The decision contained four action points, requesting WHO and its Director General to:
- Develop an action plan (2022–2030) to effectively implement the WHO Global Alcohol Strategy as a public health priority;
- Develop a technical report on cross-border alcohol marketing, advertising and promotional activities, including those targeting youth and adolescents;
- Resource the work on alcohol harm and policy solutions adequately; and to
- Review the WHO Global Alcohol Strategy and report to the 166th session of the Executive Board in 2030 for further action.

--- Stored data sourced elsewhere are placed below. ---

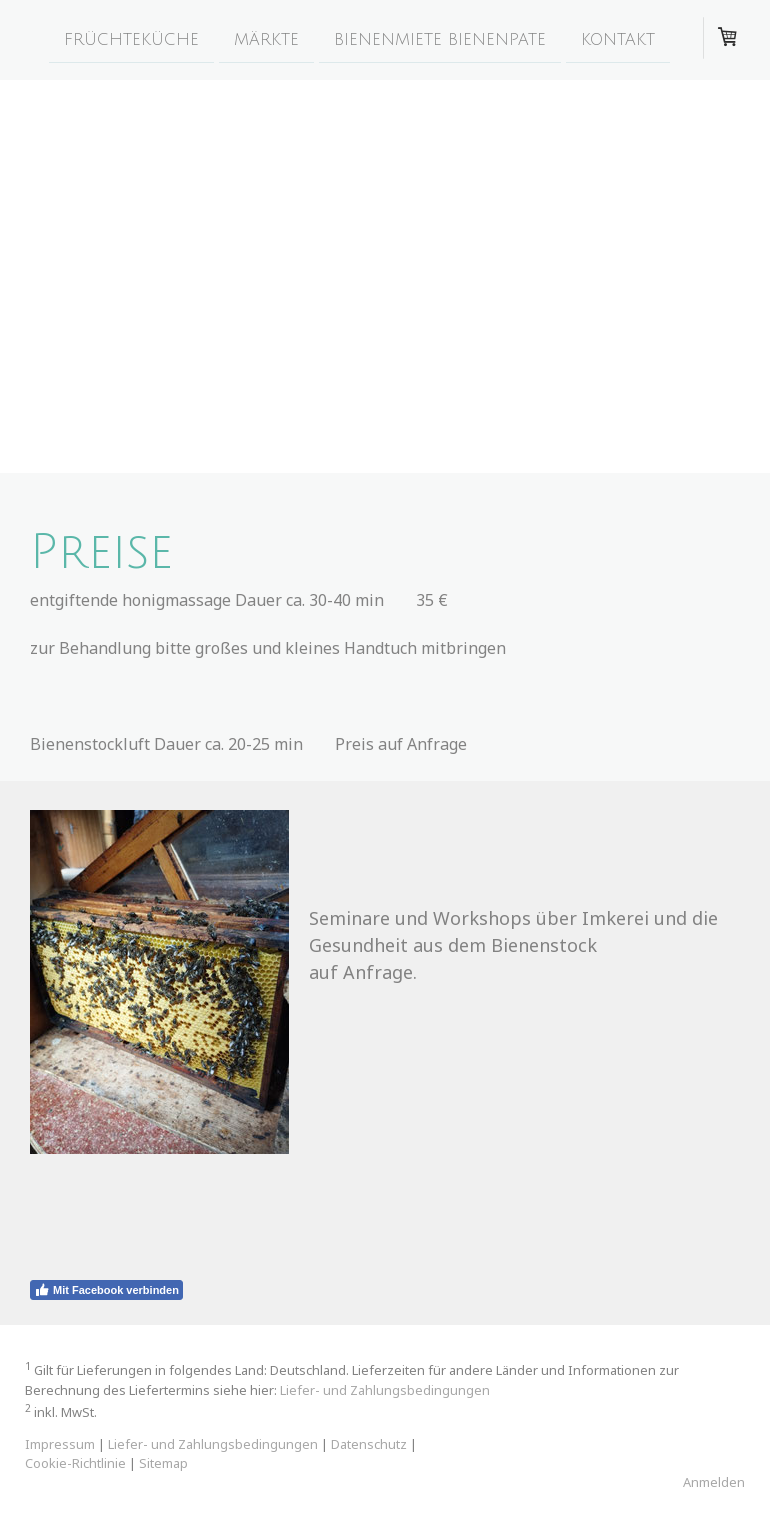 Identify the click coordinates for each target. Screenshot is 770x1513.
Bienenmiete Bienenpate (440, 39)
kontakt (618, 39)
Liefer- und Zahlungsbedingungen (385, 1390)
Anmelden (714, 1482)
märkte (266, 39)
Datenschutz (369, 1444)
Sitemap (163, 1463)
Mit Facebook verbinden (106, 1290)
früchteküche (131, 39)
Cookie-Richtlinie (75, 1463)
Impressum (60, 1444) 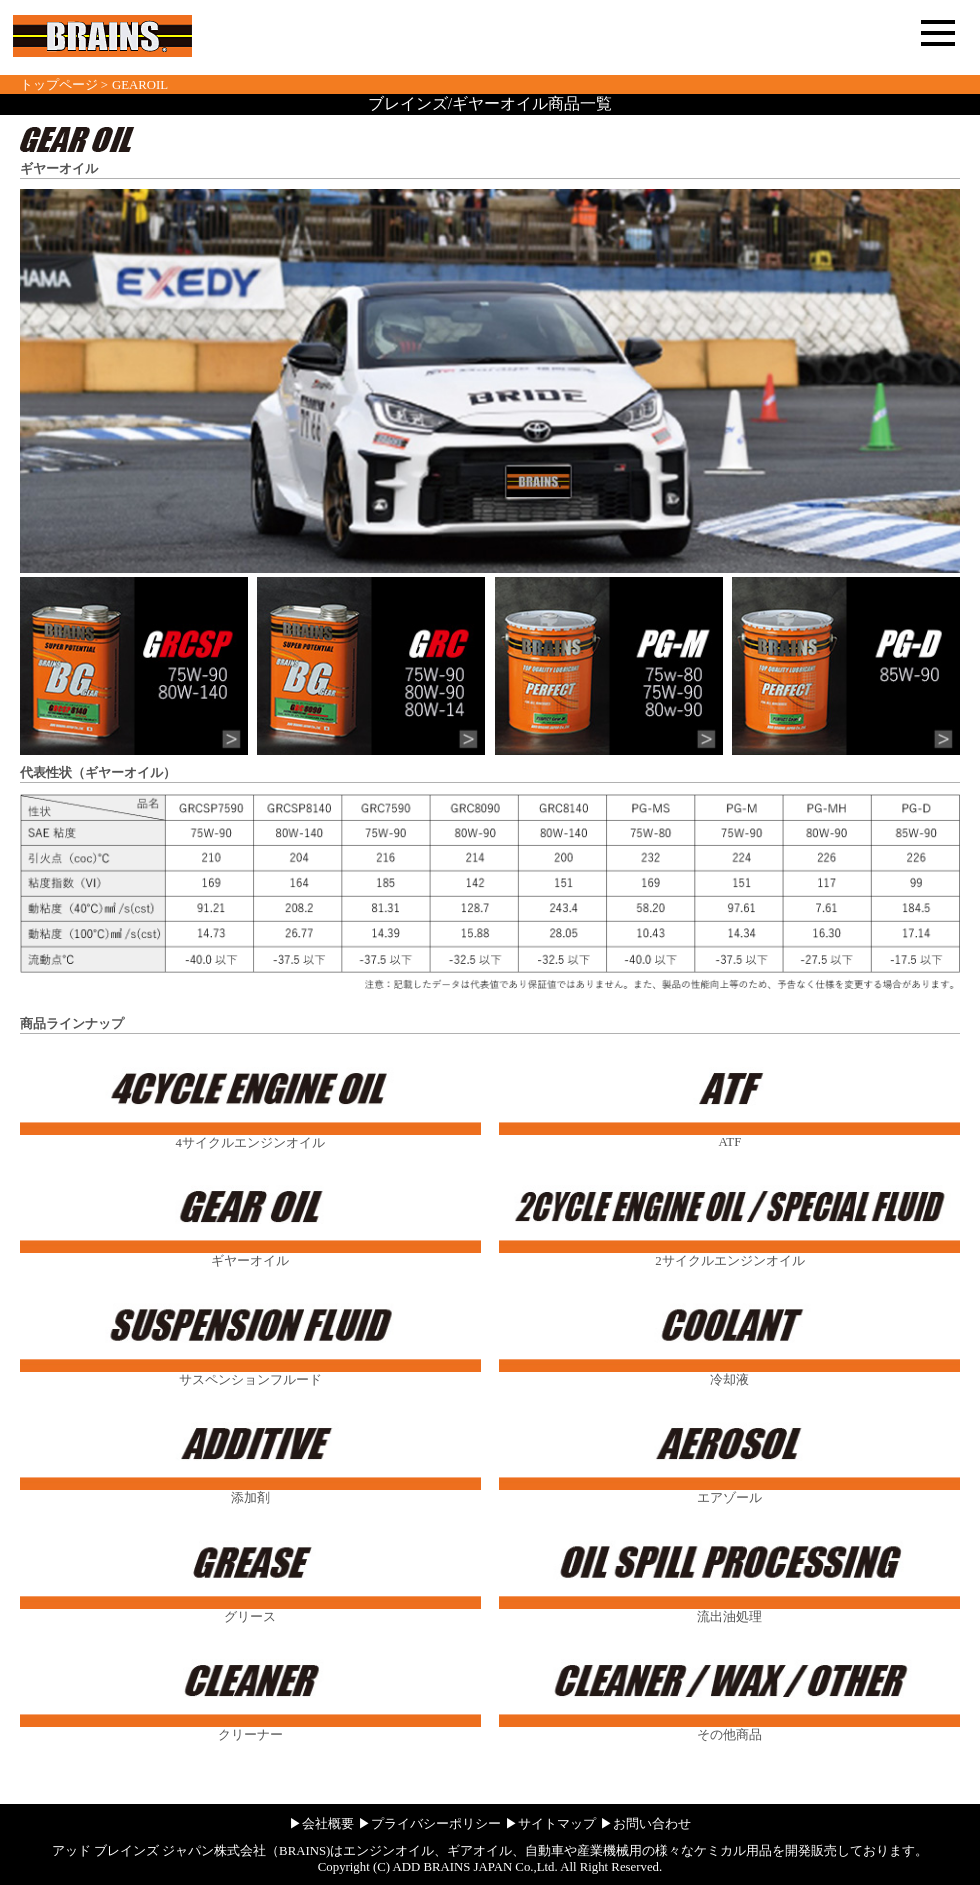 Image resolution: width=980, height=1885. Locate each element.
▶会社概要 (321, 1824)
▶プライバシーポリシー (429, 1824)
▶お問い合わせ (645, 1824)
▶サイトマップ (550, 1824) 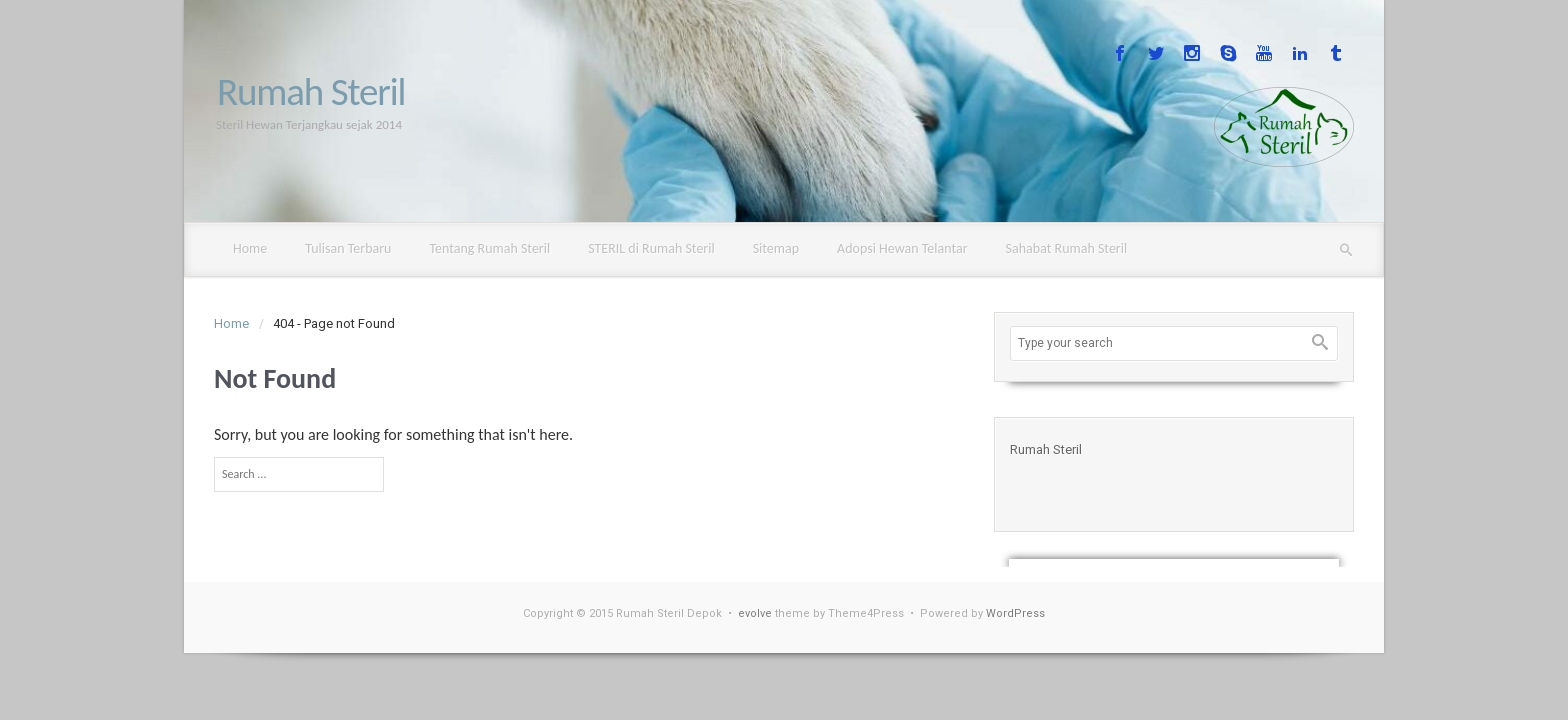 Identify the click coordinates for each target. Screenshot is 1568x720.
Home (231, 323)
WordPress (1015, 613)
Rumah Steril (311, 91)
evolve (755, 613)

Two years of making alcohol policy a priority
Since then, alcohol policy has been on the agenda over the last two years – and it is crucial that alcohol policy remains a regular agenda item in the coming years. WHO has conducted an extensive consultation process lasting two years, to develop the global alcohol action plan to accelerate alcohol policy development and implementation as public health priority – an urgent need according to WHO Member States. The consultation process included global and regional engagements with Member States, one informal meeting and web-based consultation with civil society and academia, and – controversially – also the alcohol industry, despite their fundamental conflict of interest.
After two years of consultation and negotiation of the draft action plan, the WHO Secretariat’s proposal for a global alcohol action plan won the unanimous approval from the Board. In the decision, members of the WHO Executive Board recommend to the 75th World Health Assembly (WHA75) in May 2022 to adopt the draft global alcohol action plan.
Flaws and positive elements of the proposed global alcohol action plan
The proposed Global Alcohol Action Plan has several flaws such as it normalizes the role of alcohol industry, it maintains WHOs dialogue with the alcohol industry, it keeps the concept of harmful use of alcohol that is very misleading as evidence shows there is no positive effect of alcohol use.
Positive elements of the proposed action include increased ambition and commitment, better alcohol policy infrastructure, re-convening of an expert committee on problems related to alcohol consumption.
Overall, five key themes emerged from all statements representing national priorities, concerns, and contexts:
- Broad and strong support for an ambitious action, including ambitious goals and targets such as 20% alcohol use reduction per capita.
- Priority attention to the most cost-effective, evidence-based alcohol policy solutions, the best buys and the SAFER technical package.
- Unequivocal calls for WHO investment in technical support and capacity building for Member States to facilitate greater country impact.
- Emphasis of the importance of governance and infrastructure improvements for alcohol policy on all levels.
- Serious concerns about alcohol industry interference, and the need to develop technical guidance for Member States on how to avoid, or safeguard against potential conflicts of interest and industry interference in public health alcohol policy making.